# Drain with Air lock?



## Jrosm (Apr 17, 2016)

I have a bathroom drain that drains slow in my upstairs bathroom. It just started for no apparent reason. My first thought was there was a clog. There was debri in the trap and I cleaned that out, I also had debri in the outgoing pipe from the trap to the wall, so I cleaned that. However, it still won't drain which is why I thought it might be an air lock. When I put the plumbing back together the water runs fine as it is suppose to, but if I close the drain to the sink and allow it to fill and release the drain I get a couple of bubbles and then the sink doesn't drain. I can repeat the process of removing the trap and reinstalling it and get the same result. There is an approximately 1 inch diameter pipe that appears to be coming from my AC unit that "T"s into the sink drain tail before the trap. When I blow on the vent tube up in the attic at the AC I hear water in the A/C, but there is no way to blow air through the pipe in the direction of the sink without cutting the pipe. But before I do that, I was hoping someone can give me guidance on my situation. No repairs have been done to plumbing in the last two years. Thanks in advance


----------



## TheEplumber (Jul 20, 2010)

Clean the trip lever assembly inside the sink tailpiece. To do this you'll need to disconnect the linkage and remove the lever rod from the stopper. 
Or buy one of these for a couple bucks.
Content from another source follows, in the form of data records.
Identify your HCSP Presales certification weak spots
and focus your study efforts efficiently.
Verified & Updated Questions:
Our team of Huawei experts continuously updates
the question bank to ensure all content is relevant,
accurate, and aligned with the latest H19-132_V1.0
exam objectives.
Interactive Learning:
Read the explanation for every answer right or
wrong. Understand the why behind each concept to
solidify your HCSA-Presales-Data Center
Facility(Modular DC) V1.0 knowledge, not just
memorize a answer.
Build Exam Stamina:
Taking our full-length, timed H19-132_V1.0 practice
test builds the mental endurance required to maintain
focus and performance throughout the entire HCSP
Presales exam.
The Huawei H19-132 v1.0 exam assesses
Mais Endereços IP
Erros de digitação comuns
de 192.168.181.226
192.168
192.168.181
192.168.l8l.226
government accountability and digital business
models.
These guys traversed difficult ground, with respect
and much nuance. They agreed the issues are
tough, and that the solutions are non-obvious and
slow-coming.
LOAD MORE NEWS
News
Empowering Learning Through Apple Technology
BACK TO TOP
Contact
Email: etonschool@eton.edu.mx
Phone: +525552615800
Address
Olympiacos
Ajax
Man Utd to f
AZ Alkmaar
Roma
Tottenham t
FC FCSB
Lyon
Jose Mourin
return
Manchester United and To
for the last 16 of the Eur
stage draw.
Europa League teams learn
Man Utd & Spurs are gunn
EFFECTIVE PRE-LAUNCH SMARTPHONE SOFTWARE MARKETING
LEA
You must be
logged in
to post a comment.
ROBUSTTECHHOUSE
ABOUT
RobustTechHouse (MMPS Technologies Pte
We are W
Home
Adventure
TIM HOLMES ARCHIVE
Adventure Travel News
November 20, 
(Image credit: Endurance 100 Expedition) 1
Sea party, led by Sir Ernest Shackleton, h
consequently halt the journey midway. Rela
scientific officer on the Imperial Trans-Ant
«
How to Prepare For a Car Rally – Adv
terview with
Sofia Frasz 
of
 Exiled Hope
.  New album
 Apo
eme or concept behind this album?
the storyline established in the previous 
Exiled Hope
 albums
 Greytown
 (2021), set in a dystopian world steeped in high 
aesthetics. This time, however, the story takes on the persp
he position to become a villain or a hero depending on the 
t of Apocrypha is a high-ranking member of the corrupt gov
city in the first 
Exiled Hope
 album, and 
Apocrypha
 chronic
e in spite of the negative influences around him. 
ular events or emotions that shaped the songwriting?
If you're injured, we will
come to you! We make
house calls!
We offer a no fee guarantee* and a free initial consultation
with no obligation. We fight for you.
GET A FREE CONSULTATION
I use one at least oce a year-- http://www.menards.com/main/plumbin...55CF980C90DAB15B.eklka-prodapp5-external-mcom
You can get them at Wallmart or most hardware stores


----------



## Jrosm (Apr 17, 2016)

Thank you for your reply, I tried your suggestion but no joy. I'm thinking there is a clog further down the line, since with time and the drain stop removed the wayer does actually back up. I didn't catch this earlier b/c I did not run it long enough. I will snake from the wall and see if I have success. Thanks again for your suggestion.


----------



## srloren (Jun 8, 2015)

You need to purchase a small 1/4" or 3/16" hand snake from Home Depot and disassemble the trap and if possible remove the trap arm so that you know that the snake goes down the drain instead of up the vent. Also run the plastic barbed cleaner down the over flow to be sure it is clear. The other thing you might check is the vent through the roof to make sure it is not blocked from bird poo or possibly even a nest that would prevent the air from entering the vent. That would cause bubbling too. You have received good advice above and as always, hair is the most frequent culprit in these smaller drains in the bathroom. Good luck


----------